🤖 AI Summary
Traditional conformal prediction often yields overly wide, uninformative prediction sets under few-shot settings. To address this, this paper proposes the first conformal prediction framework integrating synthetic data (e.g., from generative models), guaranteeing finite-sample coverage without distributional assumptions. Its core innovation is a provably sound “score transporter” that enables cross-domain calibration between inconsistent score distributions of real and synthetic data—thereby relaxing the standard i.i.d. requirement. By modeling score inconsistency via empirical quantile mapping, the method achieves distribution-free tightening of confidence sets. Experiments on image classification and tabular regression demonstrate significant reduction in prediction set width and improved informativeness, while strictly maintaining the nominal coverage level.
📝 Abstract
Conformal prediction is a framework for predictive inference with a distribution-free, finite-sample guarantee. However, it tends to provide uninformative prediction sets when calibration data are scarce. This paper introduces Synthetic-powered predictive inference (SPPI), a novel framework that incorporates synthetic data -- e.g., from a generative model -- to improve sample efficiency.
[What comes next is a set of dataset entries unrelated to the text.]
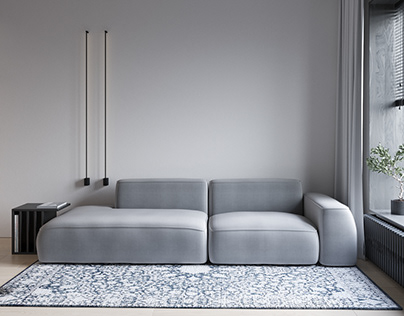 You are a GUI agent. You are given a task and a screenshot of the screen. Output one action in this format:
    pyautogui.click(x=<x>, y=<y>)
    Task: Click on the seat cushions
    This screenshot has height=316, width=404.
    Given the screenshot: What is the action you would take?
    pyautogui.click(x=125, y=217), pyautogui.click(x=260, y=222) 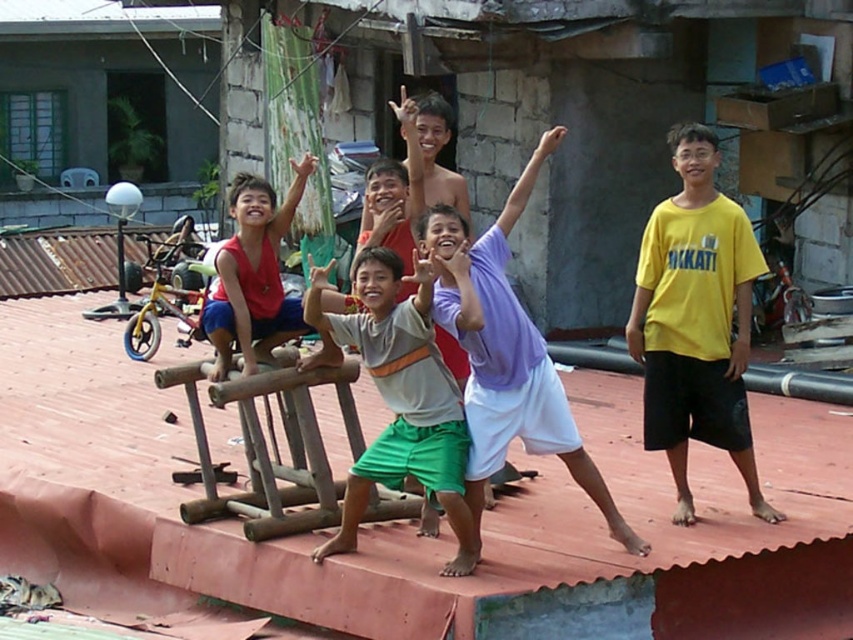 You are a photographer standing at the camera position. You want to capture a closeup shot of the yellow cotton shirt at right. Can you estimate whether you need to move closer or farther away from your current position to achieve this?

The yellow cotton shirt at right is 8.56 meters from camera. To capture a closeup shot, you need to move closer to reduce the distance between the camera and the yellow cotton shirt at right.

In the scene shown: You are standing at the camera position and want to throw a ball to the child wearing the yellow cotton shirt at right. If the ball travels in a straight line, will it pass over or under the wooden structure where the children are playing?

The yellow cotton shirt at right is 8.56 meters away from the camera. Since the wooden structure is part of the play area where the children are positioned, and the ball is traveling in a straight line towards the shirt, the ball will pass over the wooden structure.

You are standing at the point with coordinates point at [490,326] and want to move towards the point at [711,330]. Which direction should you move?

You should move forward because point at [711,330] is behind point at [490,326].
At the core of our method is a score transporter: an empirical quantile mapping that aligns nonconformity scores from trusted, real data with those from synthetic data. By carefully integrating the score transporter into the calibration process, SPPI provably achieves finite-sample coverage guarantees without making any assumptions about the real and synthetic data distributions. When the score distributions are well aligned, SPPI yields substantially tighter and more informative prediction sets than standard conformal prediction. Experiments on image classification and tabular regression demonstrate notable improvements in predictive efficiency in data-scarce settings.